BBC News - Bad news stories 'alter women's stress response'
 
Anxiety is having to poop really really bad, waiting for a stall at a public place, finally getting to the pot, dropping your pants and the load only to discover that there is no toilet paper. That is ANXIETY.
 
Anxiety is often triggered by stress in our lives. Some of us are more vulnerable to anxiety than others, but even those who become anxious easily can learn to manage it well. Mild anxiety is vague and unsettling, while severe anxiety can be extremely debilitating, having a serious impact on daily life.
 
Real anxiety is one thing, and my heart goes out to those so badly stressed.

But then there are others that have "anxiety," not because they're wusses, but because they're controlling attention whores.
 
Social anxiety disorder, testing taking anxiety, performance anxiety, etc. What is it really? Is anxiety nothing more than a well crafted medical euphamism for puss-itis?

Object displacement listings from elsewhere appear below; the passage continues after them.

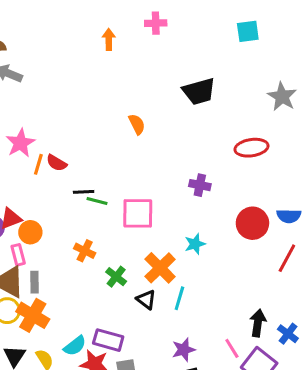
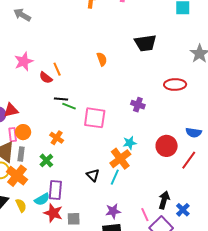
orange line: (38, 164) -> (57, 69), moved, turned -48
red circle: (252, 223) -> (167, 146), moved
orange circle: (30, 232) -> (23, 132), moved
orange cross: (160, 268) -> (120, 159), moved
green cross: (116, 277) -> (46, 161), moved
purple rectangle: (108, 340) -> (55, 190), moved, turned 72

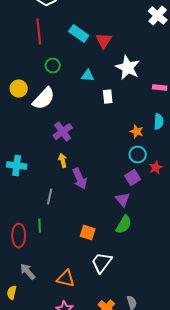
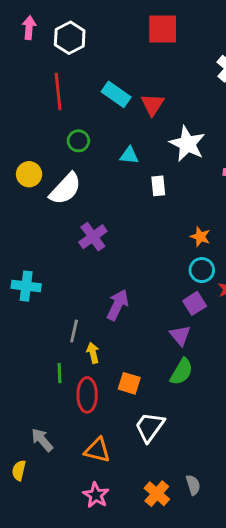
yellow arrow: (63, 161) -> (93, 353), moved
purple arrow: (80, 179) -> (118, 305), turned -130
red ellipse: (19, 236) -> (87, 395), moved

Vote today and tell us what you think?

If you've never experienced anxiety you must not have a very busy life at all.
 
Anxiety is a psychological and physiological state characterized by somatic, emotional, cognitive, and behavioral components.
 
Adults abused as kids at a higher risk of becoming aggressive...
:confused:
Study: Adolescent Stress Could Lead to Adult Aggression
January 17, 2013 - It's well known that adults abused as children frequently exhibit violent behavior. Now a new study with laboratory rats suggests a direct link between stress in childhood and brain alterations that may explain the violence.
Swiss researchers have found evidence that neurological changes apparently caused by abusive or stressful events in an individual's early life might trigger aggressive behavior in adulthood. Scientists at the Ecole Polytechnique Federale de Lausanne or EPFL in Switzerland investigated the effects of psychological stress in 43 young rats. Study co-author Guillaume Poirier says they found that the rat pups which were exposed to frightening situations during their early development, were more aggressive as adults than normal rats.

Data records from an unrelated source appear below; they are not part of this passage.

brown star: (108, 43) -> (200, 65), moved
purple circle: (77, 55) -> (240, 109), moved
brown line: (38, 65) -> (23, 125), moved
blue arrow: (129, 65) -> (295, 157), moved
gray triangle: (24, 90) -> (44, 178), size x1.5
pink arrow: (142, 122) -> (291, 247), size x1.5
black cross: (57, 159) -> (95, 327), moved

When he and his colleagues studied electrical activity in the stressed rodents’ brains, comparing them to the brains of normal rodents, Poirier says they found significant differences in two regions of the brain associated with aggressive behavior -- the amygdala and orbitofrontal cortex: “One can think of the amygdala as a sort of a quote-end-quote hot spot for emotion, and the orbitofrontal cortex is part of more so-called executive decisional processes,” Poirier said.

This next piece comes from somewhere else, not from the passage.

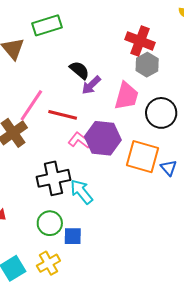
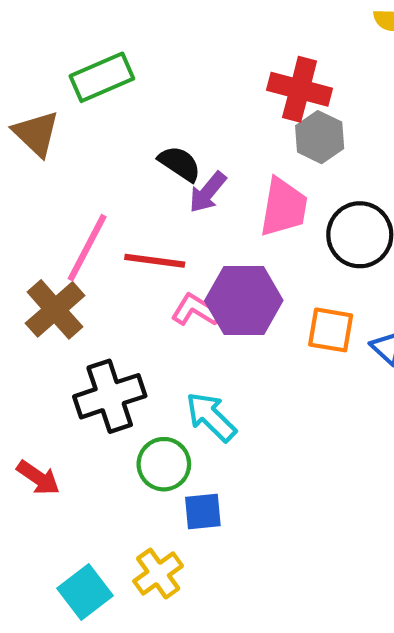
orange square: (143, 157) -> (331, 330), size x0.7
black cross: (53, 178) -> (110, 396), moved
green circle: (50, 223) -> (164, 464), moved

Poirier says there was a decrease in the activity of the orbitofrontal cortex, which normally has a calming effect in stressful situations, helping individuals reason their way through negative emotions. In the rat models, researchers also identified changes in the activity of two genes that pre-dispose humans to aggressive emotions.

One of those genes, called MAOA, was more active in the stressed rats’ prefrontal cortex. Poirier says drugs known as MAOA inhibitors -- which are used to treat depression in humans -- soothed the rats' aggressive and anti-social behavior. “And, in fact, when we administered this drug to the individuals (rats) that were more aggressive, it normalized their behavior, suggesting that it’s not that if you’ve experienced these early life events, that’s it - that you are into a single track of emotional disturbances and mayhem,” Poirier said. An article on the impact of youthful stress on aggressive adult behavior is published in the journal Translational Psychiatry.